# [Material for the task]

.....

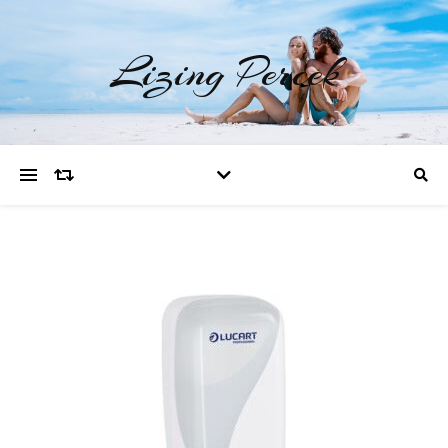
Lizing Percek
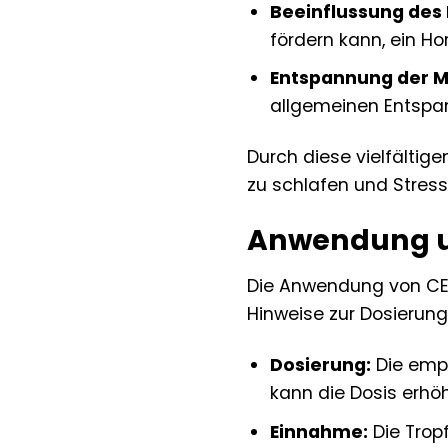
Beeinflussung des
fördern kann, ein H
Entspannung der M
allgemeinen Entspa
Durch diese vielfältig
zu schlafen und Stres
Anwendung un
Die Anwendung von CERE
Hinweise zur Dosierung
Dosierung:
Die empf
kann die Dosis erhö
Einnahme:
Die Trop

.....

# [Exercise brief]
Would you repeat the lines from the one containing "Beeinflussung des" through the end of the data, exactly, with nothing before or after them?

# [Answer box]
Beeinflussung des
fördern kann, ein H
Entspannung der M
allgemeinen Entspa
Durch diese vielfältig
zu schlafen und Stres
Anwendung un
Die Anwendung von CERE
Hinweise zur Dosierung
Dosierung:
Die empf
kann die Dosis erhö
Einnahme:
Die Trop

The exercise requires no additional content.